Kanzi, who died in 2025 at the age of 44, was not just another statistic. He was a celebrity in cognitive science, and his home was the Ape Initiative research center in Iowa. He didn’t learn language mechanically, but rather “absorbed” it by observing his adoptive mother, Matata, and human researchers, much like small children learn. He learned to communicate using lexigrams – a special keyboard with hundreds of abstract symbols – understood hundreds of English words, was able to make a stone tool, and responded to complex sentence instructions.
Bonobos, often mistakenly considered merely a subspecies of chimpanzee, are now recognized as a distinct species that diverged from chimpanzees one to two million years ago. Often nicknamed the “hippies of the rainforest,” bonobos are known for their complex social dynamics and conflict resolution through social contact rather than aggression. This complex social structure and the need to “read” other members of the group may have been an evolutionary basis for their high intelligence.
Indications of animal imagination existed previously, but lacked definitive proof.
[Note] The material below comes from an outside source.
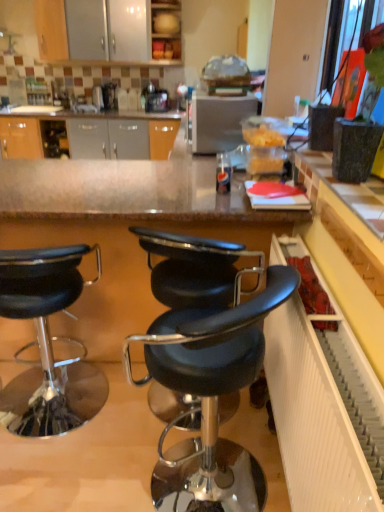 Question: Considering the relative sizes of black leather stool at center, which is counted as the 2th chair, starting from the left, and black leather stool at left, the 3th chair from the right, in the image provided, is black leather stool at center, which is counted as the 2th chair, starting from the left, smaller than black leather stool at left, the 3th chair from the right,?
Primatologist Richard Wrangham previously documented chimpanzee females carrying sticks in a manner strikingly reminiscent of caring for infants – as if they were playing with dolls. An earlier 2006 study by Heidi Lyn’s team suggested that representational play appears primarily in great apes who have undergone symbolic training.
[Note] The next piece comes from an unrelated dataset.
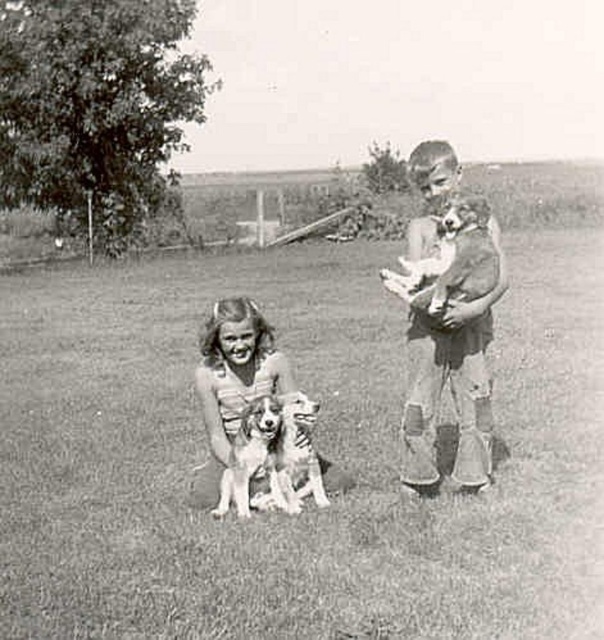 You are a photographer trying to capture both dogs in the scene. Since the soft fur dog at center and the soft fur dog at lower center are at different heights, which dog should you focus on first to ensure both are in frame?

The soft fur dog at center is shorter than the soft fur dog at lower center. To ensure both are in frame, focus on the taller dog first, which is the soft fur dog at lower center, then adjust the camera angle to include the shorter dog.

Consider the image. In the scene described, there are two dogs present. The smooth fur dog at lower center and the soft fur dog at center. Which dog is positioned to the left of the other?

The smooth fur dog at lower center is positioned to the left of the soft fur dog at center.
Combining these fragments of evidence with the 2026 experimental data moves the debate forward. It does not imply that great apes have the same, expansive imagination as humans. But it does suggest that the ability to create “second worlds” in the mind likely did not arise only with the emergence of Homo sapiens. Its roots may go back as far as 6 to 9 million years, to the common ancestor of all of us. Kanzi’s invisible juice, does not signify the end of the differences between us and them, but shows that the gap between the human and non-human mind is much shallower than we have long believed.